Researchers then administered HXR9, a protein that blocks HOX receptors, to the 3 mesothelioma-derived cell cultures and measured apoptosis. HXR9 treatment caused apoptosis in all 3 cell lines. Cell line sensitivity to HXR9 correlated with the amount of expression of HOX genes.
“Both the immune system and nearby healthy cells send signals instructing damaged and unhealthy cells to undergo apoptosis, which is like programmed ‘cell suicide’. But cancer cells have developed a wide range of strategies to ignore these instructions,” said Richard Morgan, PhD, professor of molecular oncology and director of the Institute of Cancer Therapeutics at the University of Bradford, Bradford, United Kingdom, and first author of the study.

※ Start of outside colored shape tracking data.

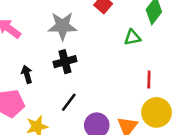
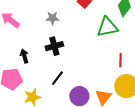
gray star: (62, 26) -> (52, 18), size x0.6
green triangle: (132, 37) -> (107, 27), size x1.6

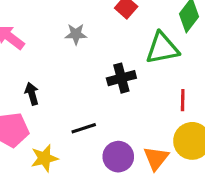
black cross: (54, 46) -> (121, 78), moved
black line: (57, 78) -> (84, 128), turned 35

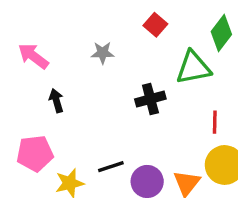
black arrow: (32, 94) -> (56, 101), moved
black line: (84, 128) -> (111, 167), moved

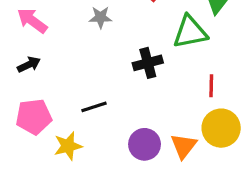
black arrow: (56, 101) -> (29, 65), moved, turned 80
black line: (111, 167) -> (94, 107), moved

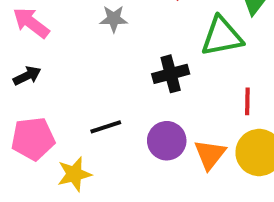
purple circle: (145, 144) -> (167, 141), moved
orange triangle: (184, 146) -> (210, 154), moved

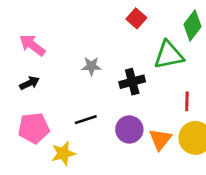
gray star: (114, 19) -> (91, 66), moved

“There’s a range of drugs which try to force apoptosis in different cancers, but this is the first one to work in mesothelioma.”
In a mouse xenograft model of mesothelioma, HXR9 treatment prevented growth of tumors. With these results, researchers then examined the expression of specific HOX genes from mesothelioma tumor samples from patients. Five patients were female, and 16 were male. They observed that patients with the shortest overall survival, less than 6 months, had the highest expression of HOXB4 (P = .0166).
“We’ve effectively knocked out a key defense mechanism in this cancer through targeting the HOX genes,” stated Morgan.
“We examined the amount of HOXB4 protein in tumors of 21 mesothelioma patients and compared it with their length of survival. There was a clear link: the more HOXB4 we found, the shorter time the patient survived, so we may also have found a way to predict which patients have the most aggressive form of this cancer,” explained Morgan.
REFERENCE
1. Morgan R, Simpson G, Gray S, et al. HOX transcription factors are potential targets and markers in malignant mesothelioma [published online ahead of print February 11, 2016]. BMC Cancer. doi:10.1186/s12885-016-2106-7.